A womanising entrepreneur who tried to collect £500,000 life insurance by mowing down his wife in his Land Rover has to serve at least 14 years in jail.

Michael Hollins was facing ruin after a series of failed business ventures and decided to rid himself of his wife in favour of “more exciting women.”

But the 40-year-old father-of-two planned a “truly wicked crime” said Judge Alistair McCreath at Worcester Crown Court and afterwards play-acted as a worried and concerned husband.

Had Hollins succeeded in killing his wife, the sentence would have been 28 years, said the judge. As it was, he must stay in jail for 14 years before he can apply for release.

Hollins had led a double life with a string of lovers and the court heard that he was motivated by “lust, sex and money.”

He not only cheated on 41-year-old Chloe, his wife of 15 years and a mother-of-two, but also lied consistently to his other mistresses. He carried out the crime when he was threatened with bankruptcy. The judge said his life was in disarray of his own making. Not only was he facing financial ruin but his personal life was tangled so he devised a plot to get rid of his wife. He secretly parked the vehicle near his home in Tower Road, Hereford, and drove it at his wife as she collected eggs from a farm. She suffered two fractures of her pelvis, a broken leg and internal injuries. Hollins was convicted of attempted murder after a three-week trial.

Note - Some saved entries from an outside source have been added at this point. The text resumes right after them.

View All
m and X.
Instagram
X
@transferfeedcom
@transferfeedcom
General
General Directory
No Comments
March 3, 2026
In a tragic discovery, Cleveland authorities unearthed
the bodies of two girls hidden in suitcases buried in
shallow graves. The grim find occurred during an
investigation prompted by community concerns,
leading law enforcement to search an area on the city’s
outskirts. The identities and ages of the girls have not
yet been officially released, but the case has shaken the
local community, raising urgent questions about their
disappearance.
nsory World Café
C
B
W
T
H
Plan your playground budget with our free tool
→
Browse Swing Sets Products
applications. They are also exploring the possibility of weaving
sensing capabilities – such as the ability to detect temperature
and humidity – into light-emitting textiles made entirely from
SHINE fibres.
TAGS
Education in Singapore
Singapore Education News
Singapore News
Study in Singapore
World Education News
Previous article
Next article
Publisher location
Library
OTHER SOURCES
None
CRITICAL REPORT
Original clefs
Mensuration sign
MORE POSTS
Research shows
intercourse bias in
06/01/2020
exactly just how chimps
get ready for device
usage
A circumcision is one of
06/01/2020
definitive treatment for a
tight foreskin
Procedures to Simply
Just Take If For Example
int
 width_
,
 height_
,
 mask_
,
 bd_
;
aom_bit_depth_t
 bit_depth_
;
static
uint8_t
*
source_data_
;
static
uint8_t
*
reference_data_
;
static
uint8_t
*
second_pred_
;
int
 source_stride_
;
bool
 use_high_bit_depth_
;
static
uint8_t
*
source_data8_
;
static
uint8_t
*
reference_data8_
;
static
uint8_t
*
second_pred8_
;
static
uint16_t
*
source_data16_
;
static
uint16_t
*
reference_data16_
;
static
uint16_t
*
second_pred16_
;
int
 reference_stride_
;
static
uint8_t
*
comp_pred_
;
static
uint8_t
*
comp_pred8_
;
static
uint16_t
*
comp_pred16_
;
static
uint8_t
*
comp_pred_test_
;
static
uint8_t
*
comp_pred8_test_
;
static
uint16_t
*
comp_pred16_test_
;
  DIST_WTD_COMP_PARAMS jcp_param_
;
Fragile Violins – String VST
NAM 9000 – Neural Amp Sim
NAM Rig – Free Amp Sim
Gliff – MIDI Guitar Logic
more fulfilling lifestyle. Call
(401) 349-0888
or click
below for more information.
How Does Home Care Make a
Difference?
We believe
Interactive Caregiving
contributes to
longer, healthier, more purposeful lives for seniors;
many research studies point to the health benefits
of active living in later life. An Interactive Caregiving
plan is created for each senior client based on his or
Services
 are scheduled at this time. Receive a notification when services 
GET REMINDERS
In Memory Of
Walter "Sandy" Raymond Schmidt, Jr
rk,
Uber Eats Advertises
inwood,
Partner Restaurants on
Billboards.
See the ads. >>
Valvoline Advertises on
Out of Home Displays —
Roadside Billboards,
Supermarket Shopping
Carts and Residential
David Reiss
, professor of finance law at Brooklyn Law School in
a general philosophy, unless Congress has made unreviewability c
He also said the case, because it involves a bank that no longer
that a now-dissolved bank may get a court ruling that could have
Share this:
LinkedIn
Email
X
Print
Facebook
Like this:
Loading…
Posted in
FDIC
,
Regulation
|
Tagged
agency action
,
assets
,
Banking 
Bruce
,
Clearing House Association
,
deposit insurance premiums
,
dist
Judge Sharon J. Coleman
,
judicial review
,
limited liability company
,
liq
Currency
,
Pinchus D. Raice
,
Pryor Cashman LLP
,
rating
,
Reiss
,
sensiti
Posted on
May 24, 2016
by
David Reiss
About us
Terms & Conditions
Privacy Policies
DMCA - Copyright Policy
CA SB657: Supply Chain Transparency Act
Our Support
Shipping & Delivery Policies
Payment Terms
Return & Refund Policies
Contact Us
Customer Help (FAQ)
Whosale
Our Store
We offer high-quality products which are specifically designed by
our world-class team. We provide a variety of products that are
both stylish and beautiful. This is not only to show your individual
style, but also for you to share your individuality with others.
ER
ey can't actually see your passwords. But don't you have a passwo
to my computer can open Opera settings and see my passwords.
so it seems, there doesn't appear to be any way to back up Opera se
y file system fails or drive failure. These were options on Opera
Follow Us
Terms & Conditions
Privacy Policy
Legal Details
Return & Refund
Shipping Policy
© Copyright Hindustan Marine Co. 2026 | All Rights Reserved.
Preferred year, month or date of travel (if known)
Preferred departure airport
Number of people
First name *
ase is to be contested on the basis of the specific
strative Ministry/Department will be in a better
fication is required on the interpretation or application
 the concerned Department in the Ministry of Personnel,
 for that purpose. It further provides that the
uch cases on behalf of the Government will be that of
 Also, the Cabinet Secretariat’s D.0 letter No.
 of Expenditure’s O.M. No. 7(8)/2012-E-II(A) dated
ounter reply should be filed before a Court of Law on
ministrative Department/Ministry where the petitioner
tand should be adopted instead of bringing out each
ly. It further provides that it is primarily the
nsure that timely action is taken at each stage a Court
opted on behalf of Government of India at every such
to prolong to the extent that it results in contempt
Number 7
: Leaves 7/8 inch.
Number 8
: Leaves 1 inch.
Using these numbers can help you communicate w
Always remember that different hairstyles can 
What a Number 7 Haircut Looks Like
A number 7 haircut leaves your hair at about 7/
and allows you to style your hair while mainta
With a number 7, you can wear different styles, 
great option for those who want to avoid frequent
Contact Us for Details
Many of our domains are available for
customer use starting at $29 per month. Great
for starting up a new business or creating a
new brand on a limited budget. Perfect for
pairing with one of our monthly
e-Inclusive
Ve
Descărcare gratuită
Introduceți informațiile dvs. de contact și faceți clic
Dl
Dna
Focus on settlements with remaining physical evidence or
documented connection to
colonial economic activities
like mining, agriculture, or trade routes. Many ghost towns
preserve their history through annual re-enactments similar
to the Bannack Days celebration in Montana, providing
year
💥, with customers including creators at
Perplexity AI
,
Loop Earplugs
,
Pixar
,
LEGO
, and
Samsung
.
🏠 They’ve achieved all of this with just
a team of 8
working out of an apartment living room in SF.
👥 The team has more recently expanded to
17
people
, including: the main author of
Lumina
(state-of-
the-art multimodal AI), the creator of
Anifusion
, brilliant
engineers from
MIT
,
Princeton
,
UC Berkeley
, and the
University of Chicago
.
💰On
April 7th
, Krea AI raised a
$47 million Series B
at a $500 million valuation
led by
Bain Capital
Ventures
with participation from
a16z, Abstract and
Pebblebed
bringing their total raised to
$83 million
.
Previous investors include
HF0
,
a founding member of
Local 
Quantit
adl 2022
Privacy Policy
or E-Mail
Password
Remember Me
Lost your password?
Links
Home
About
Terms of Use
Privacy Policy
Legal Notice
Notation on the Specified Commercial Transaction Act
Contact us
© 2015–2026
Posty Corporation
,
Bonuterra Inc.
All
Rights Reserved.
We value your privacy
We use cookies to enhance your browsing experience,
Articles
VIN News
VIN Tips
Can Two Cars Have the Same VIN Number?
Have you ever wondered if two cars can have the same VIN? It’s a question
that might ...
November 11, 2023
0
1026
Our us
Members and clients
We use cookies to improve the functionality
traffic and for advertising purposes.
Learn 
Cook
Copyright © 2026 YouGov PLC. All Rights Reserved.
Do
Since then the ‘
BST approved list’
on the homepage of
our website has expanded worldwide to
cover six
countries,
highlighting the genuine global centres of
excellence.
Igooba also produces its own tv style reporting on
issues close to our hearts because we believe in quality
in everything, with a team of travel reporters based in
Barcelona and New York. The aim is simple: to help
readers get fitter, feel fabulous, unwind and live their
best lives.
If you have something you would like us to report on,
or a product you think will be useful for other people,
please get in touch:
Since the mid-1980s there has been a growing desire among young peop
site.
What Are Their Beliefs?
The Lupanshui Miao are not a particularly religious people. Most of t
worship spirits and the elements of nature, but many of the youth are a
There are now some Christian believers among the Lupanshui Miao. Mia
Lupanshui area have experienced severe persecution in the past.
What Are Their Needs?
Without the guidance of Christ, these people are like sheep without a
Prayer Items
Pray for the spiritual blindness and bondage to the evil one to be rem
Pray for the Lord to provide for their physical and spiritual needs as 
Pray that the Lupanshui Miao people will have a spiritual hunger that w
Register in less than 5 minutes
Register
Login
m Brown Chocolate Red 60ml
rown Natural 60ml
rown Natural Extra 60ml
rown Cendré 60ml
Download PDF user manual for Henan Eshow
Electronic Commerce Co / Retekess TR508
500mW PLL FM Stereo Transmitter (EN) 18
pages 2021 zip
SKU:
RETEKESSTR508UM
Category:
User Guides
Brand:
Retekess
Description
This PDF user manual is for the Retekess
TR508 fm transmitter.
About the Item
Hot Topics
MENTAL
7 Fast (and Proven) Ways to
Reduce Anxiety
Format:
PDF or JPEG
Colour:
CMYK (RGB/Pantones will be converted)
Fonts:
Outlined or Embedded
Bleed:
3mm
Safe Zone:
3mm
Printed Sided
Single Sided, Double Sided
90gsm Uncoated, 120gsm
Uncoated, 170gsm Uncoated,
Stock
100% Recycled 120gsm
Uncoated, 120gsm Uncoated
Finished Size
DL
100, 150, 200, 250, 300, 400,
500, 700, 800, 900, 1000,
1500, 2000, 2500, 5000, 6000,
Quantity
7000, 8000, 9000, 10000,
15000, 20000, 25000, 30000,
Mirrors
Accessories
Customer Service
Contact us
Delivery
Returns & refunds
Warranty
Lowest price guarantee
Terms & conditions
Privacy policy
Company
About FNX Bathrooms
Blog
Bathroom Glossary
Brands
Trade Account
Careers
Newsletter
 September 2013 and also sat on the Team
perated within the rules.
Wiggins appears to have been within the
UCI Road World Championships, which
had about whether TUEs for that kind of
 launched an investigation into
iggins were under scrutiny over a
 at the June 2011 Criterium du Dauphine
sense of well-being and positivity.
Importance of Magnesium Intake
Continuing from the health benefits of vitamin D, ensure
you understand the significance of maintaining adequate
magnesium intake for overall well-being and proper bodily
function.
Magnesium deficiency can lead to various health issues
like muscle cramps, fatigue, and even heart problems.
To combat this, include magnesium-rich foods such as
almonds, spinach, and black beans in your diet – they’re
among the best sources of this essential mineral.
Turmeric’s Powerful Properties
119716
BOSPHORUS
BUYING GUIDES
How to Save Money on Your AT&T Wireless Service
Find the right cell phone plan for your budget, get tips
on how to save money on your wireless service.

For years he had led a secret life with a mistress in Glasgow, Franca Bianchet, by whom he fathered two children. He took out a £195,000 mortgage to buy her a cottage, which she ran as a bed and breakfast. Another girlfriend, 42-year-old Anne Wankiiri, a council worker in Northampton, was said to be standing by him and attended the trial.

He also cheated on another lover, Anne Mills, of Bristol, who spent a night with him at a hotel in Worcester on his birthday just days before his wife was badly injured.

Judge McCreath assessed Hollins as “a dangerous offender” and his crime had had a psychological effect upon his wife, who had recovered from life-threatening injuries. She had been affected when she had learned of his duplicitous life.

His callous plan had not been spontaneous and had left deep scars which would be with his family for life.